Use this weapon to combat crime

As one of the world’s most populous nations, we generate a lot of data. But the world is making money out of our information. We even pay for it!
oumyadip sinha
oumyadip sinha

While buying a house in any place, the overall security of the area is an important parameter. One would generally ask friends and residents of the place as to how safe the city or particular area is. However, if you want to buy a house in any big city in the West, you don’t need to ask anyone. The information, not only about the city but up to the street level, will be made available to you. The crime rate, kinds of crimes, likely timings and pattern of crimes, the rate of detection and conviction and every other possible information will be in your mailbox at the click of a few tabs, of course at a cost. 

Information is power—something we came to know in the last century. However, only with the advent of the GAFA (Google, Apple, Facebook, Amazon) economy, the world realised that information is actually hard cash. In spite of all the talk about privacy and reservation over providing information for Aadhaar cards, almost all of us are continuously sharing our daily lives with these smart enterprises, willingly or otherwise. This free-of-cost information has become the biggest source of profit around the world today. 

The knowledge that information is money is one thing, but to actually make money out of information is an entirely different thing. As the second most populous country, we have a lot of information. The irony is that the world is making money out of our information and we even pay for it! Forget making money, we are hardly harnessing the available information to improve our basic systems and lives. 
Let’s come back to the example of information on crimes.

Modern police systems around the world are primarily based on predictive policing models which depend heavily on crime data. Every crime is mapped and recorded carefully. This data is used to make decisions such as allocation of resources. With the continuous process of data collection and evaluation, the plans are improved regularly and course corrections made. These analyses and evaluations are mostly done by independent agencies. Of course, the funding is provided by the police, fully or partially.

No doubt a lot of time and money is spent on the collection, collation, preservation and analysis of the crime data. Consider then that organisations like Google and Facebook also spend a lot of money on these activities and still make huge profits. Other than being an important tool for improving public services, the crime data is also a saleable commodity. People will readily pay to have accurate and authentic information on crime in an area—because it helps them in buying and renting properties and making decisions for a safer lifestyle.

In India, crime data is collected by the National Crime Records Bureau. Every year the Bureau comes up with its publication: Crime in India. Over a period of time, the quality and range of fields of data collection have improved. However, there is always a debate as to how accurate and reliable the data actually is. But more importantly, this information is hardly used in any productive way, especially in improving police systems at the grass-roots level. Even now, all planning is still based on historical memory and doesn’t involve much of data analysis. 

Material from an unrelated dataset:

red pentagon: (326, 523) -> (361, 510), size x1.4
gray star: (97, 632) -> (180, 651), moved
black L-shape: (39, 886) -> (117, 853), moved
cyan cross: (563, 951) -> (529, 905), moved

For example, if a city police gets 500 new constables and 100 new vehicles, how should they be deployed? Of course, the police should base this decision on some study on the need for resources in various parts of the city. However, in the absence of any scientific and systematic study, the resources are actually deployed as per vague guesses and unverifiable calculations, loftily termed institutional memory. 

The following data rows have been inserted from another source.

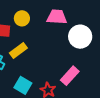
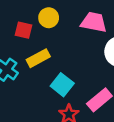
cyan square: (23, 85) -> (62, 85), moved

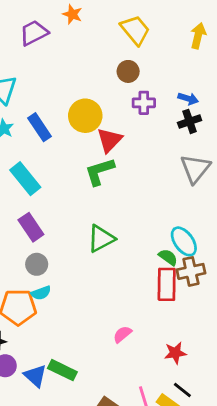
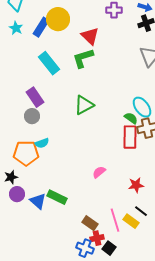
yellow circle: (85, 116) -> (58, 19), moved
blue rectangle: (40, 127) -> (41, 27), turned 66
red triangle: (110, 140) -> (90, 36), turned -30
cyan rectangle: (25, 179) -> (49, 63), moved
gray circle: (37, 264) -> (32, 116), moved

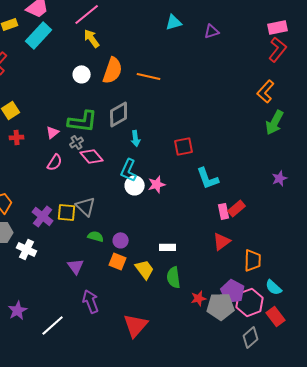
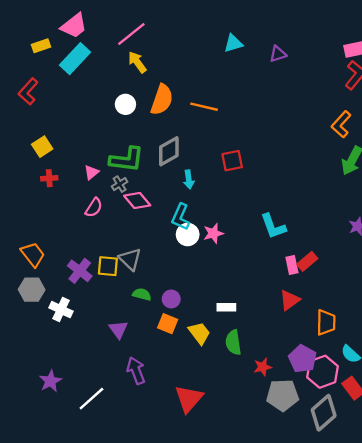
red square: (184, 146) -> (232, 161), moved
gray pentagon: (221, 306) -> (283, 395), moved
gray diamond: (251, 337) -> (324, 413), size x1.4

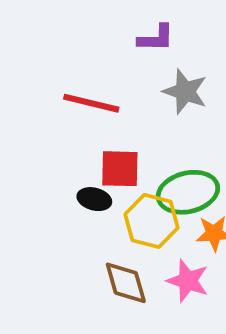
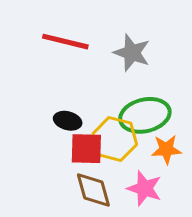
gray star: (185, 92) -> (132, 53), moved
red square: (120, 169) -> (86, 149), moved

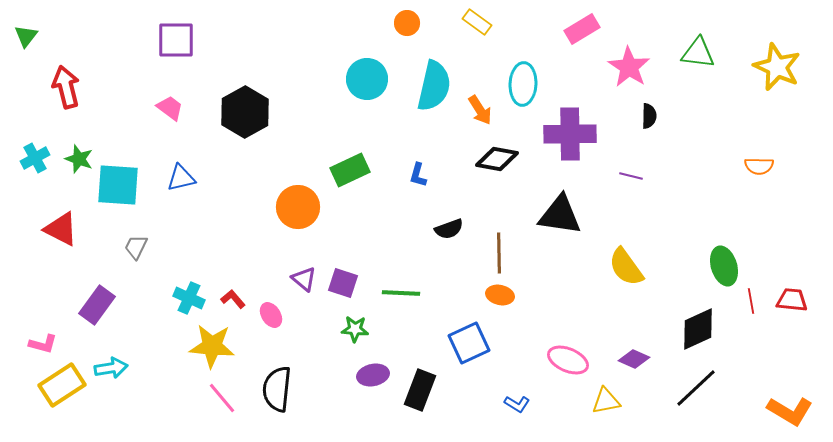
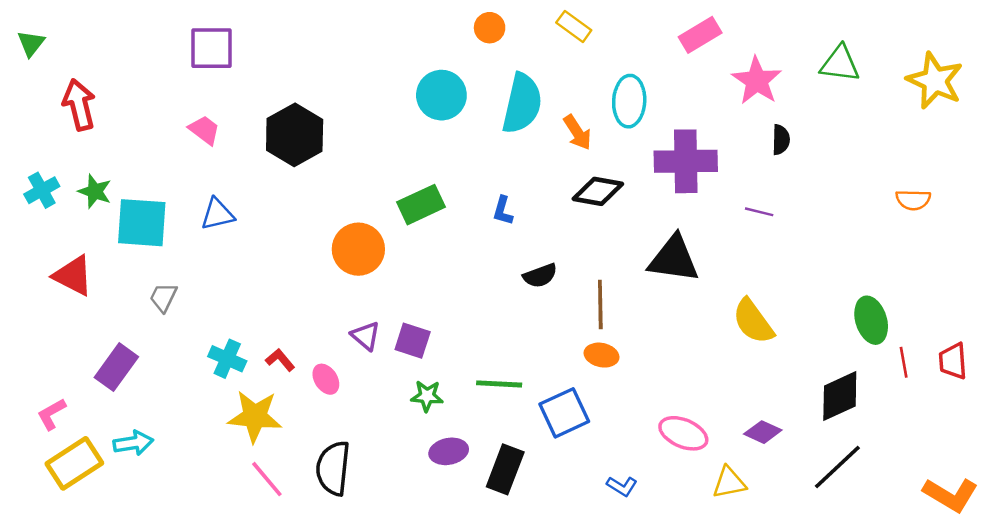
green line: (401, 293) -> (499, 384), moved
red trapezoid: (792, 300) -> (953, 361), turned -100
pink L-shape: (43, 344) -> (51, 414), turned 136

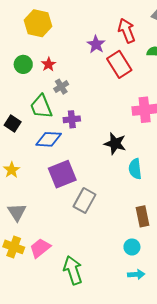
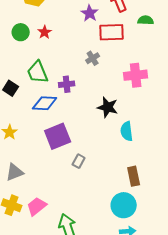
red rectangle: (119, 64) -> (112, 32), turned -60
gray cross: (61, 87) -> (93, 58), moved
gray rectangle: (84, 201) -> (79, 161), size x0.6
gray triangle: (17, 212) -> (15, 172), turned 42
cyan circle: (132, 247) -> (124, 205), size x1.6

The absence of any systematic approach also gives way to undesired discretion on the part of the police leadership. The police commissioner of a city, in all his wisdom, may decide foot patrolling is the best way for the safety of citizens and deploy more manpower for that. The next incumbent may prefer patrolling by PCR vans, again as a personal choice. Both decisions may have been taken with the best of intentions, but these are serious issues involving public money and even lives of people. How can we leave them to the whims and fancies of someone, however senior and wise he may be? Should we not take these decisions in a scientific way and put them to test for public scrutiny? How much say do the citizens today have in the ways our police systems are run and on what principles are resource allocations made? After all, it is public money that is meant to make the life of people safer. 

Rather than the police, our universities and educational institutes should collect and analyse the crime data. The police authorities are neither meant nor equipped for such an academic exercise. They can only provide genuine, authentic and reliable data. Today there is hardly any research on police subjects in our educational institutes. Whatever little we have is a purely academic exercise with no worthwhile use or application in the field. The police have the data but they cannot analyse and use it in productive ways. Universities don’t have the data and so cannot help the police with any analysis in improving the systems.  

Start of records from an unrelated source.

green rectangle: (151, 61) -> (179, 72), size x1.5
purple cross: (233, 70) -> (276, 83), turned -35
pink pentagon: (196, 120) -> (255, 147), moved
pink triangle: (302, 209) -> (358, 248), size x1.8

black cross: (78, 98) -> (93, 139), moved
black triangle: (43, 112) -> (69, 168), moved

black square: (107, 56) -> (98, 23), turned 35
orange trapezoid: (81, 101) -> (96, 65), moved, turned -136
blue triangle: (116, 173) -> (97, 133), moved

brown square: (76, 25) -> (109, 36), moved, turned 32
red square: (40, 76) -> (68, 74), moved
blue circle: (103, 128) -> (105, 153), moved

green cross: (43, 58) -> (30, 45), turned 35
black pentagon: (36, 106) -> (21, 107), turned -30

Healthy partnerships between the police, security agencies, researchers, universities and the state can enhance security and quality of our lives, generate employment and also save a lot of money. But there is hardly any effort or initiative by either of these agencies to bridge the gap and find a way out. While we are in this catch-22 situation, Google Maps is collecting traffic data on every road and corner of the country and selling it to companies like Ola and Uber. We are happily providing this data for 
free and then innocently paying for it to Google through our cab operators.